··· Data provided ···
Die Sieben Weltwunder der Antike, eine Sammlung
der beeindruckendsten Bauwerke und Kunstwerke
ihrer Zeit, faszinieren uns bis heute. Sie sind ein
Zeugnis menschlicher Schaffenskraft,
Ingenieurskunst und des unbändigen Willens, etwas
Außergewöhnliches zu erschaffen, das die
···
Task objective :: Exactly reproduce every line of the data above.

Problem solution ::
Die Sieben Weltwunder der Antike, eine Sammlung
der beeindruckendsten Bauwerke und Kunstwerke
ihrer Zeit, faszinieren uns bis heute. Sie sind ein
Zeugnis menschlicher Schaffenskraft,
Ingenieurskunst und des unbändigen Willens, etwas
Außergewöhnliches zu erschaffen, das die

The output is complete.